Arthur A. Vallee, 93; gave up acting career

Arthur A. Vallee, 93, who gave up a Hollywood career in the 1940s to return to his family in South Jersey and went on to own a successful car dealership in Woodbury, died of heart failure Jan. 17 in his Woodbury home.

Arthur A. Vallee, 93, who gave up a Hollywood career in the 1940s to return to his family in South Jersey and went on to own a successful car dealership in Woodbury, died of heart failure Jan. 17 in his Woodbury home.

After reading about California in several magazines, Mr. Vallee, a Gibbstown native, decided to launch an artistic career on the West Coast, said grandson Joseph Vallee Jr.

In the late 1930s, much to his father's dismay, Mr. Vallee ventured to Los Angeles and enrolled at the Academy of Fine Arts. By 1940, he was a cartoonist and one of the first illustrators to draw Donald Duck and Pluto for Walt Disney.

During a strike in Hollywood, Mr. Vallee returned to New Jersey and visited the Atlantic City Country Club. A chat there with golfer Ed Dudley resulted in a meeting between Mr. Vallee and Bing Crosby, Mr. Vallee told an Inquirer reporter in 1959. Crosby helped Mr. Vallee land a job at Paramount Studios.

While at Paramount, Mr. Vallee worked on the sets of The Emperor Waltz and The Road to Rio, in which he played the part of a Spanish caballero.

As a young man living in Hollywood, Mr. Vallee became friends with some of the biggest stars of that time: Perry Como, the Ames Brothers, Hugh O'Brian, and Ronald Reagan. However, Mr. Vallee had a wife and son back in New Jersey who did not want to be part of the Hollywood crowd, his grandson said.

"One day out of the blue he decided to leave and come back for his family," said Joseph Vallee Jr. "He went home and never looked back."

While he was packing his suitcase, though, Mr. Vallee's agent called with the news that Mr. Vallee had landed the part of the Swede in The Killers. Burt Lancaster took the role after Mr. Vallee turned it down.

Arthur Vallee said in 1959 that he left Hollywood because he wanted "what makes my wife happy."

Once he was back in Jersey in 1949, Mr. Vallee started working as a car salesman at the Lloyd H. Pearson Oldsmobile and Cadillac dealership. In 1960, he and his brother-in-law, Leon Bowe, purchased the dealership and renamed it Vallee & Bowe.

Mr. Vallee's connections with the Hollywood crowd did not end after his move. Instead, his grandson said, Mr. Vallee's famous friends often came to Jersey to purchase cars.

Mr. Vallee also continued his friendship with Reagan. When the former actor became president, Mr. Vallee visited the White House several times. When Joseph Vallee Jr. was 9 years old, he recalled, the Vallee family was invited for brunch at the White House.

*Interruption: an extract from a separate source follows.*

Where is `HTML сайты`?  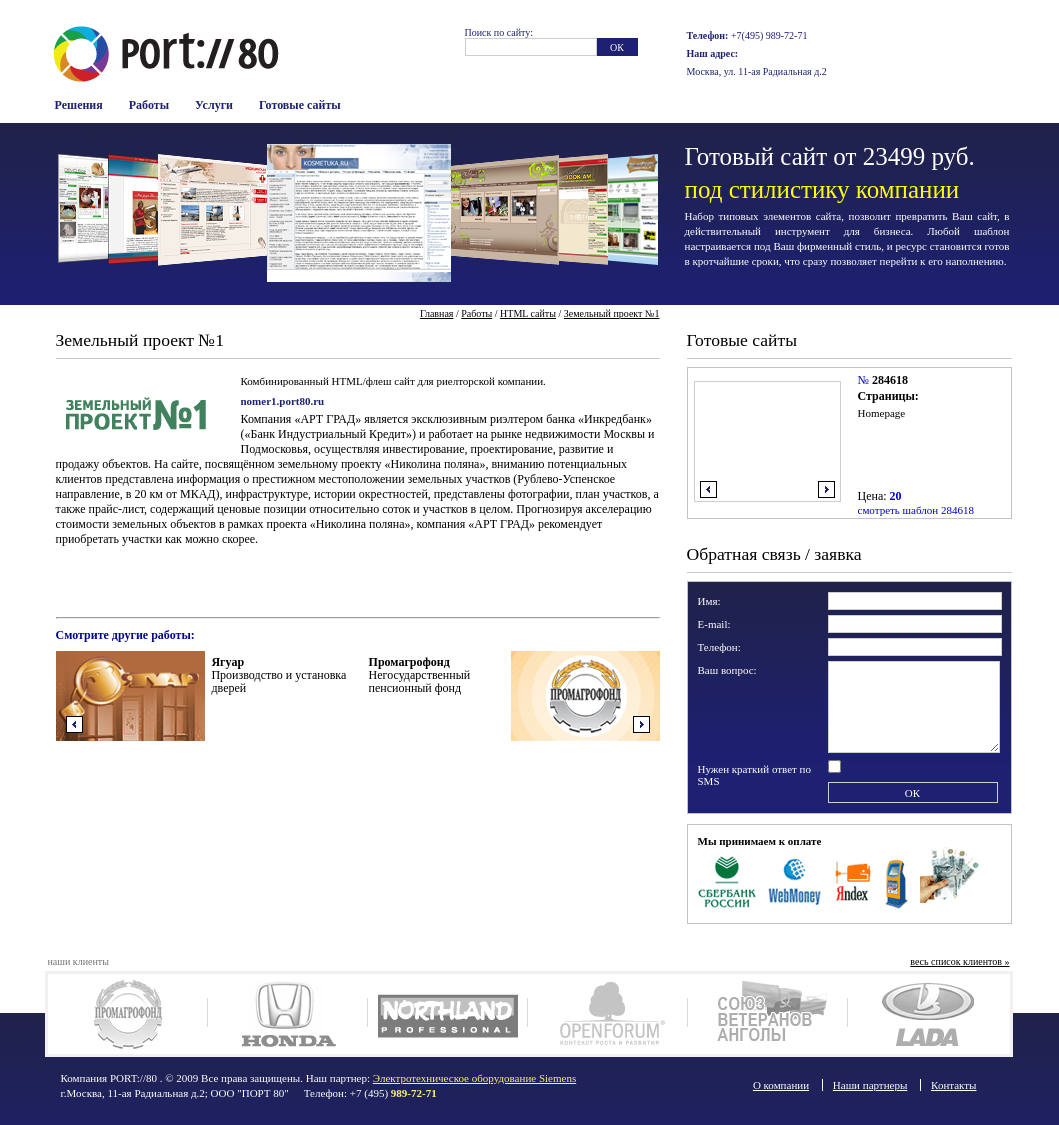 HTML сайты is located at coordinates (528, 313).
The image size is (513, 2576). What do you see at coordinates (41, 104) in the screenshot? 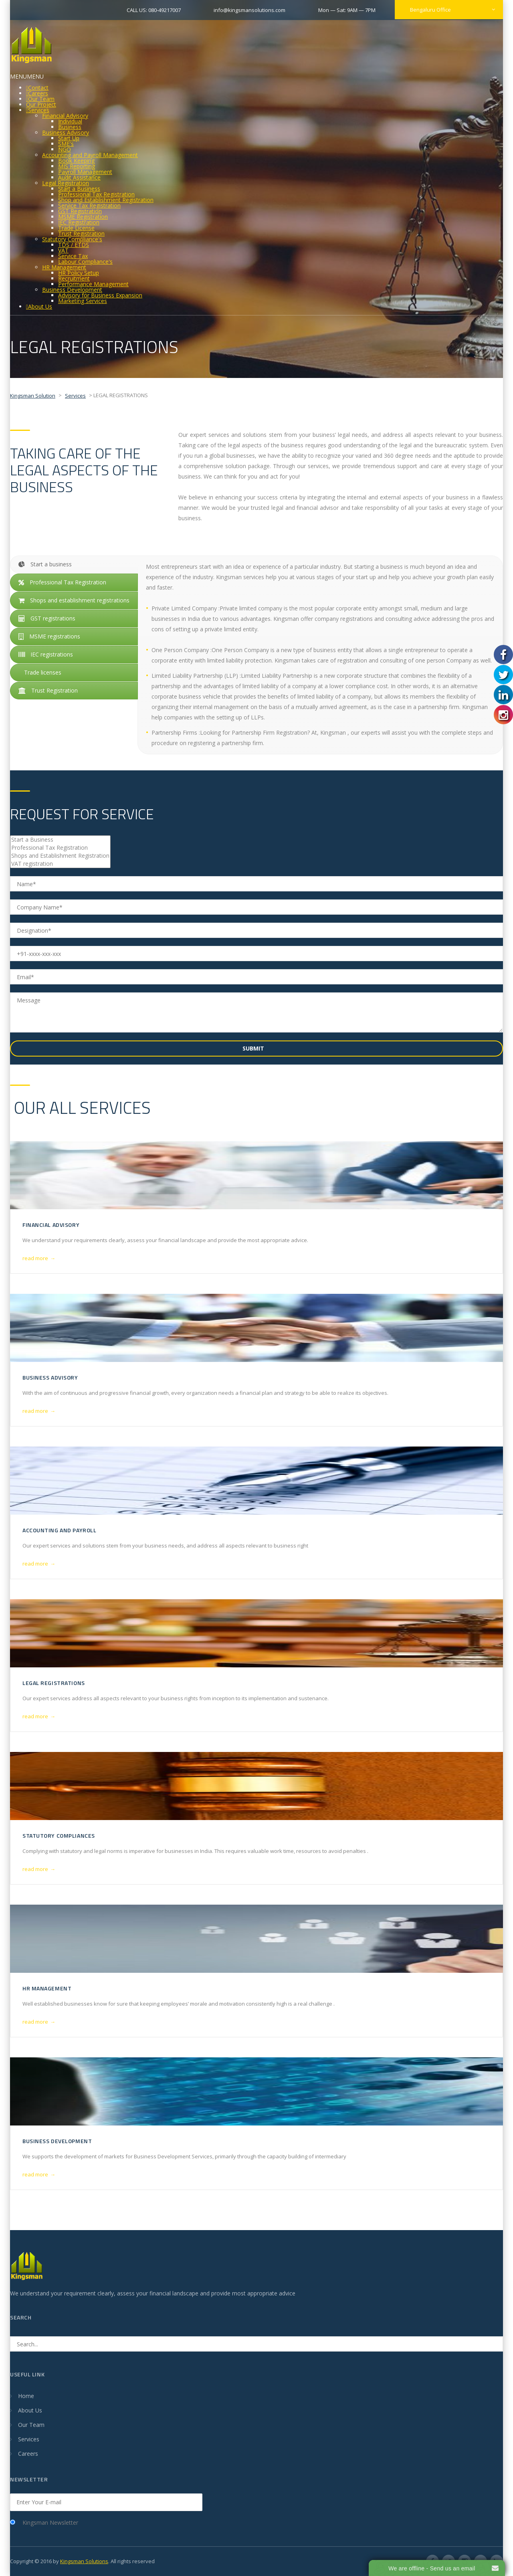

Mr. Vallee's dealership served Woodbury and the surrounding South Jersey community until the three generations of Vallee men who operated the business decided to sell it in 2006.

Hundreds of former employees and clients attended Mr. Vallee's viewing Thursday, his grandson said.

Mr. Vallee was born and raised in Gibbstown and graduated from Paulsboro High School in 1934. He served in the U.S. Army out of Fort Dix for two years during World War II.

He married Helen Marie Bowe in 1940, and the couple was together for 63 years, until she died in 2003.

In addition to his grandson, Mr. Vallee is survived by a son, Joseph Sr., and a granddaughter.